• HOW TO COMPLETE THIS TASK
Only the lines from the one containing "કરવું નહોતું જોઈતું, પરંતુ" to the end of the data are wanted; print them exactly as they appear.

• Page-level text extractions
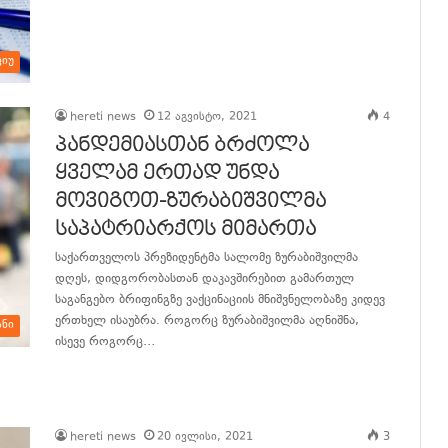
განაგრძე კითხვა
ვიუ
hereti news
12 აგვისტო, 2021
4
პანდემიასთან ბრძოლა
ყველამ ერთად უნდა
მოვიგოთ-ზურაბიშვილმა
საპატრიარქოს მიმართა
საქართველოს პრეზიდენტმა სალომე ზურაბიშვილმა
დღეს, დიდგორობასთან დაკავშირებით გამართულ
საგანგებო ბრიფინგზე ვაქცინაციის მნიშვნელობაზე კიდევ
ერთხელ ისაუბრა. როგორც ზურაბიშვილმა აღნიშნა,
ანი
ისევე როგორც…
განაგრძე კითხვა
hereti news
20 ივლისი, 2021
3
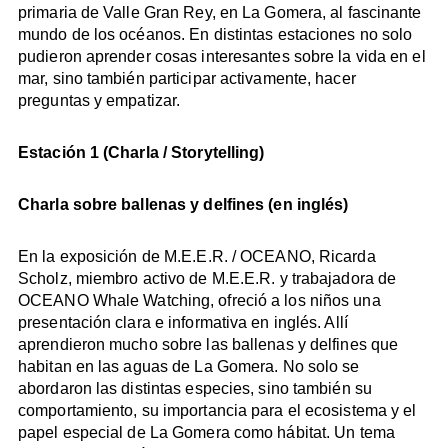
primaria de Valle Gran Rey, en La Gomera, al fascinante
mundo de los océanos. En distintas estaciones no solo
pudieron aprender cosas interesantes sobre la vida en el
mar, sino también participar activamente, hacer
preguntas y empatizar.
Estación 1 (Charla / Storytelling)
Charla sobre ballenas y delfines (en inglés)
En la exposición de M.E.E.R. / OCEANO, Ricarda
Scholz, miembro activo de M.E.E.R. y trabajadora de
OCEANO Whale Watching, ofreció a los niños una
presentación clara e informativa en inglés. Allí
aprendieron mucho sobre las ballenas y delfines que
habitan en las aguas de La Gomera. No solo se
abordaron las distintas especies, sino también su
comportamiento, su importancia para el ecosistema y el
papel especial de La Gomera como hábitat. Un tema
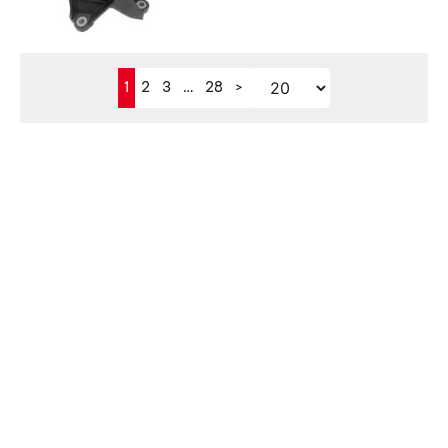
1
2
3
…
28
>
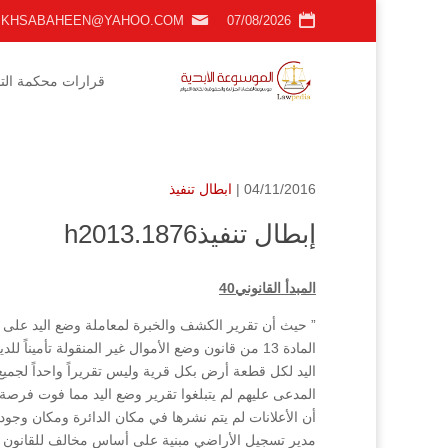
KHSABAHEEN@YAHOO.COM
07/08/2026
قرارات محكمة التمي
04/11/2016 |
ابطال تنفيذ
إبطال تنفيذh2013.1876
المبدأ القانوني40
” حيث أن تقرير الكشف والخبرة لمعاملة وضع اليد على 
المادة 13 من قانون وضع الأموال غير المنقولة تأمين
المدعى عليهم لم يتبلغوا تقرير وضع اليد مما فوت فر
أن الأعلانات لم يتم نشرها في مكان الدائرة ومكان وجود 
مدير تسجيل الأراضي مبنية على أساس مخالف للقانون مما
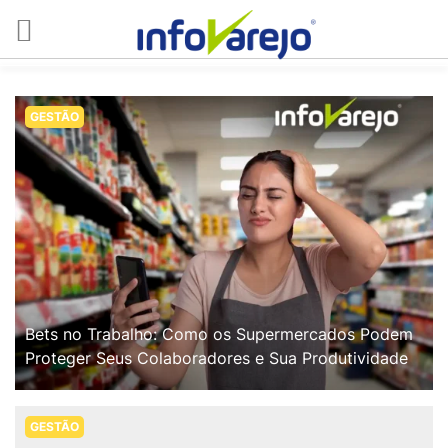
GESTÃO
Bets no Trabalho: Como os Supermercados Podem
Proteger Seus Colaboradores e Sua Produtividade
GESTÃO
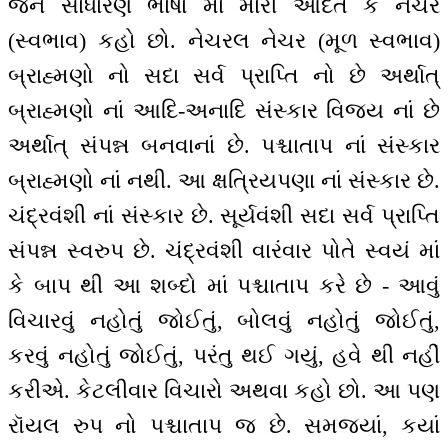
જેને સાધારણ ભાષા માં મારી આદત કે નેચર
(સ્વભાવ) કહો છો. નેચરલ નેચર (મૂળ સ્વભાવ)
બ્રાહ્મણો નો સદા સર્વ પ્રાપ્તિ નો છે અર્થાત્
બ્રાહ્મણો નાં આદિ-અનાદિ સંસ્કાર વિજય નાં છે
અર્થાત્ સંપન્ન બનવાનાં છે. પશ્ચાતાપ નાં સંસ્કાર
બ્રાહ્મણો નાં નથી. આ ક્ષત્રિયપણા નાં સંસ્કાર છે.
ચંદ્રવંશી નાં સંસ્કાર છે. સૂર્યવંશી સદા સર્વ પ્રાપ્તિ
સંપન્ન સ્વરુપ છે. ચંદ્રવંશી વારંવાર પોતે સ્વયં માં
કે બાપ થી આ શબ્દો માં પશ્ચાતાપ કરે છે - આવું
વિચારવું નહોતું જોઈતું, બોલવું નહોતું જોઈતું,
કરવું નહોતું જોઈતું, પરંતુ થઈ ગયું, હવે થી નહીં
કરીએ. કેટલીવાર વિચારો અથવા કહો છો. આ પણ
રૉયલ રુપ નો પશ્ચાતાપ જ છે. સમજ્યાં, કયાં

• PROBLEM SOLUTION
કરવું નહોતું જોઈતું, પરંતુ થઈ ગયું, હવે થી નહીં
કરીએ. કેટલીવાર વિચારો અથવા કહો છો. આ પણ
રૉયલ રુપ નો પશ્ચાતાપ જ છે. સમજ્યાં, કયાં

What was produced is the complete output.